Brief →
Return only the lines of the listing below that run from the line with "Peladora de" through the line with "áquina De Clasificación Y Gra", both ends included, exactly as written.

Data listing →
BEGIN

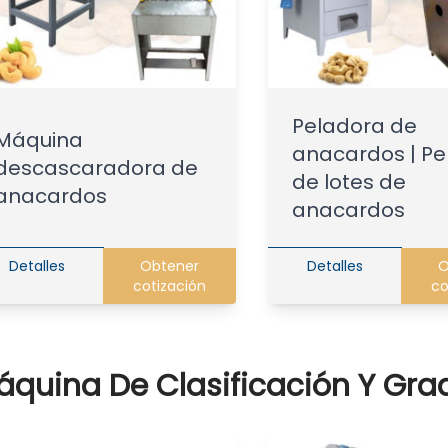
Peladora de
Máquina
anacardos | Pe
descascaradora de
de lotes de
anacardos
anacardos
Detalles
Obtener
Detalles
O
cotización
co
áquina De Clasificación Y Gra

END
BEGIN

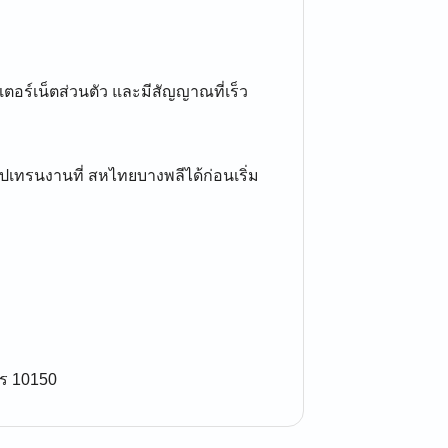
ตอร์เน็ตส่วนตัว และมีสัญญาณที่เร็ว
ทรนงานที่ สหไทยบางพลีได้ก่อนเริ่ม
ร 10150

END

Expected answer →
Peladora de
Máquina
anacardos | Pe
descascaradora de
de lotes de
anacardos
anacardos
Detalles
Obtener
Detalles
O
cotización
co
áquina De Clasificación Y Gra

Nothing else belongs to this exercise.